Significant Changes in Financial Ratio

Sr.

No.

List of Ratios FY 2023-24 FY 2022-23
1. Operating Profit Margin (%) 16.02 16.03
2. Net Profit Margin Ratio (%) 5.56 5.00
3. Return on Net worth 11.29 11.00
4. Interest Coverage Ratio 1.37 1.33
5. Debt Equity Ratio 2.77 3.45
6. Current Ratio 1.00 1.17
7. Debtors Turnover Ratio (D) 26.12 33.72
8. Inventory Turnover Ratio (M) 8.36 8.14

A comparative analysis of key financial ratios for FY 2022-23 and FY 2023-24 reveals a generally stable financial performance. While profitability, as measured by Net Profit Margin, has modestly improved, there is a slight decline in Operating Profit Margin. Liquidity, as indicated by the Current Ratio, has marginally contracted on account of higher pre-payment of Long - Term debt in current year.

The Companys financial structure has strengthened, as evidenced by a reduction in the Debt Equity Ratio. Inventory management efficiency has shown marginal improvement, while collection efficiency, as reflected in the Debtors Turnover Ratio, has declined.

The Board will continue to closely monitor these trends and their underlying drivers to ensure the Companys financial health and sustainability.

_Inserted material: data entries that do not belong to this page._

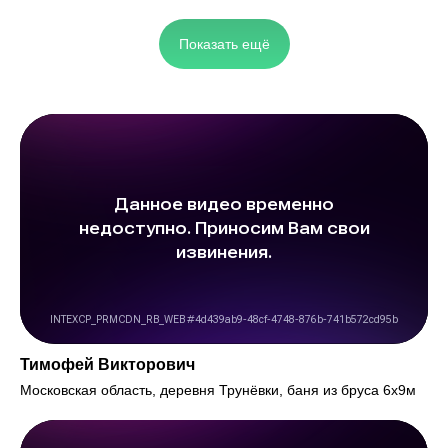
Показать ещё
Тимофей Викторович
Московская область, деревня Трунёвки, баня из бруса 6х9м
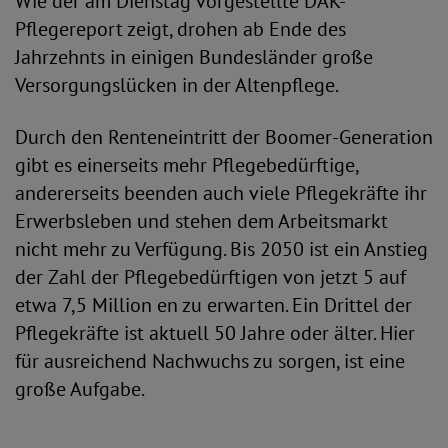
Wie der am Dienstag vorgestellte DAK-
Pflegereport zeigt, drohen ab Ende des
Jahrzehnts in einigen Bundesländer große
Versorgungslücken in der Altenpflege.
Durch den Renteneintritt der Boomer-Generation
gibt es einerseits mehr Pflegebedürftige,
andererseits beenden auch viele Pflegekräfte ihr
Erwerbsleben und stehen dem Arbeitsmarkt
nicht mehr zu Verfügung. Bis 2050 ist ein Anstieg
der Zahl der Pflegebedürftigen von jetzt 5 auf
etwa 7,5 Million en zu erwarten. Ein Drittel der
Pflegekräfte ist aktuell 50 Jahre oder älter. Hier
für ausreichend Nachwuchs zu sorgen, ist eine
große Aufgabe.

Change in Return on Net Worth

Return on Net Worth has shown a marginal increase from 11.00% in FY 2022-23 to 11.29% in FY 2023-24. This indicates a slight improvement in the companys ability to generate profit from shareholders investments.

Disclosure of Accounting Treatment

The Company has adopted Indian Accounting Standard (IND-AS). The Financial statements for the year ended 31st March, 2024 of the Company have been prepared in accordance with Indian Accounting Standards (Ind AS) as prescribed under Section 133 of the Act to be read with Rule 3 of the Companies (Indian Accounting Standards) Rules, 2015 and the relevant amendment rules issued thereafter.

Cautionary statement:

The statements made in the Management Discussion & Analysis section, describing the Companys goals, expectations and predictions, among others, do contain some forward-looking views of the management. The actual performance of the Company is dependent on several external factors, many of which are beyond the control of the management.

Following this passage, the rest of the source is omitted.